Work instructions – Print all entries below exactly, without images.

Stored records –
*** Block opens ***
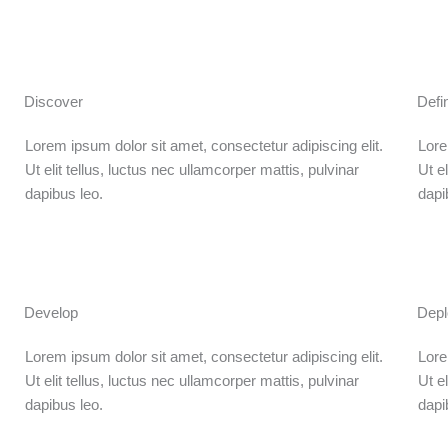
Discover
Defi
Lorem ipsum dolor sit amet, consectetur adipiscing elit.
Lore
Ut elit tellus, luctus nec ullamcorper mattis, pulvinar
Ut e
dapibus leo.
dapi
Develop
Depl
Lorem ipsum dolor sit amet, consectetur adipiscing elit.
Lore
Ut elit tellus, luctus nec ullamcorper mattis, pulvinar
Ut e
dapibus leo.
dapi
*** Block closes ***
Result of the task –
Discover
Defi
Lorem ipsum dolor sit amet, consectetur adipiscing elit.
Lore
Ut elit tellus, luctus nec ullamcorper mattis, pulvinar
Ut e
dapibus leo.
dapi
Develop
Depl
Lorem ipsum dolor sit amet, consectetur adipiscing elit.
Lore
Ut elit tellus, luctus nec ullamcorper mattis, pulvinar
Ut e
dapibus leo.
dapi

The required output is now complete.